Do redakcji portalu zgłosili się także funkcjonariusze, którzy potwierdzili oni, że trwa „cicha” likwidacja organu. – Na wewnętrznych spotkaniach usłyszeliśmy, że nasza służba od początku budziła wiele kontrowersji. Nie podobała się na przykład związkom zawodowym w samej Służbie Więziennej. Dlatego podjęto decyzję, że jednostka zostanie postawiona w stan faktycznej likwidacji – powiedział jeden z funkcjonariuszy.
„W praktyce wygląda to w ten sposób, że zwalniani są ci funkcjonariusze (około 80 osób), którzy mają już pełne prawa emerytalne. Pozostali mogą jeszcze pozostać w służbie, ale zmieni się zakres ich obowiązków, a służba i tak ma zostać definitywnie rozwiązana” – opisuje portal.
Do tego jednak wymagane jest przeprowadzenie zmian w ustawie. Jeden z funkcjonariuszy stwierdził, że obecny minister sprawiedliwości Adam Bodnar najprawdopodobniej „ma świadomość, że nie poprze jej prezydent Andrzej Duda”. – Tak czy inaczej my tracimy pracê, bo nowi rządzący nie chcą kontynuować działań jednostki stworzonej przez poprzedniego ministra, choć przecież Służba Więziennictwa powinna być niezależna od polityki – zaznaczył rozmówca.
Zmiany w prokuraturze. Adam Bodnar ogłosił konkurs na prokuratora krajowego
We wtorek 13 lutego prokurator generalny Adam Bodnar dokonał zmian w prokuraturze krajowej i powierzył Dariuszowi Kornelukowi pełnienie funkcji zastępcy prokuratora krajowego.

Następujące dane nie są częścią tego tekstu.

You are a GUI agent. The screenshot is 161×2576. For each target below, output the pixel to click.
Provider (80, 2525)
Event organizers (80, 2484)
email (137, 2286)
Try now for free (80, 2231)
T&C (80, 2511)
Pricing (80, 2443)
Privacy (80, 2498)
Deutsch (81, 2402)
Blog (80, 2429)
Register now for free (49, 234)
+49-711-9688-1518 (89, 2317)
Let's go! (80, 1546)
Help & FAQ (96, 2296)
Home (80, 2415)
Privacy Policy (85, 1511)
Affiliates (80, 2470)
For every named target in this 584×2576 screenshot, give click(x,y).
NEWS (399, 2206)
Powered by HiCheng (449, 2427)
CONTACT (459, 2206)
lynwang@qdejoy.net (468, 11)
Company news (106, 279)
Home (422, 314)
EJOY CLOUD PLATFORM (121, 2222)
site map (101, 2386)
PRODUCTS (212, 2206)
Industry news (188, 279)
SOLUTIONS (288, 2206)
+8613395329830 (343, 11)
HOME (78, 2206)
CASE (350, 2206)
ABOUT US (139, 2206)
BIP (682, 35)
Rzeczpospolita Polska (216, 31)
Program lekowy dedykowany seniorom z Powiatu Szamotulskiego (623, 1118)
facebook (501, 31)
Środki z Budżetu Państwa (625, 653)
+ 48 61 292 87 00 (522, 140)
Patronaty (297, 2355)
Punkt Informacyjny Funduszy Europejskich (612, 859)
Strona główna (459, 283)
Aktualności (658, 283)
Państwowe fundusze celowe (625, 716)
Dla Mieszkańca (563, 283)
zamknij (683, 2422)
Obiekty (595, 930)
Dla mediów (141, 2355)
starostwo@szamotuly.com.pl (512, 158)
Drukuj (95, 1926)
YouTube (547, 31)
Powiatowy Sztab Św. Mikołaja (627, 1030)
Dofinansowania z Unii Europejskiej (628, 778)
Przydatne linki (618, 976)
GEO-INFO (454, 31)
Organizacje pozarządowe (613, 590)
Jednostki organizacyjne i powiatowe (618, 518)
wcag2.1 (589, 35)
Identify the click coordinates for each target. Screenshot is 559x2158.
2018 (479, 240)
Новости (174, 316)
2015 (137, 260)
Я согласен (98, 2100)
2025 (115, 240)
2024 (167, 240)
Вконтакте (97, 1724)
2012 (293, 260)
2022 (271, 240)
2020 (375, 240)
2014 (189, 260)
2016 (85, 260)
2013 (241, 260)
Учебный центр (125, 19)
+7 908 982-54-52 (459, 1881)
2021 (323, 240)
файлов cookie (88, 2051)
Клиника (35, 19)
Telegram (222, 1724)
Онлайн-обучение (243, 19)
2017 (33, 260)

To jednak nie wszystko. Minister sprawiedliwości kilka dni wcześniej ogłosił z kolei konkurs na stanowisko prokuratora krajowego. W komunikacie ministerstwa napisano, że kandydat na stanowisko Prokuratora Krajowego musi mieć co najmniej 15 lat doświadczenia na samodzielnym stanowisku prokuratora, przedstawić w formie pisemnej drogę zawodową z uwzględnieniem informacji o prowadzonych lub zakończonych wobec niego postępowaniach dyscyplinarnych oraz zaprezentować koncepcję funkcjonowania prokuratury. Każdy kandydat musi przedstawić listę poparcia dla swojej kandydatury, podpisaną przez 50 prokuratorów w służbie czynnej lub asesorów prokuratury. Termin składania zgłoszeń upływa 16 lutego.
Kandydatury oceni powołany przez ministra Adama Bodnara specjalny dziewięcioosobowy zespół. Na jego czele stanie wiceministra sprawiedliwości Maria Ejchart. W składzie znajdą się: dwaj wskazani przez ministra Bodnara doradcy społeczni, dwaj przedstawiciele Krajowej Rady Prokuratorów, dwaj wskazani przez ministra specjaliści w zakresie nauk prawnych oraz po jednej osobie wskazanej przez Naczelną Radę Adwokacką i Krajową Izbę Radców Prawnych. Lista zakwalifikowanych osób zostanie ogłoszona w Biuletynie Informacji Publicznej do 21 lutego. Następnego dnia odbędą się rozmowy kwalifikacyjne z kandydatami. Członkowie komisji mają dokonać merytorycznej oceny i wybrać „osobę o najwyższych kompetencjach” – napisano w komunikacie ministerstwa sprawiedliwości.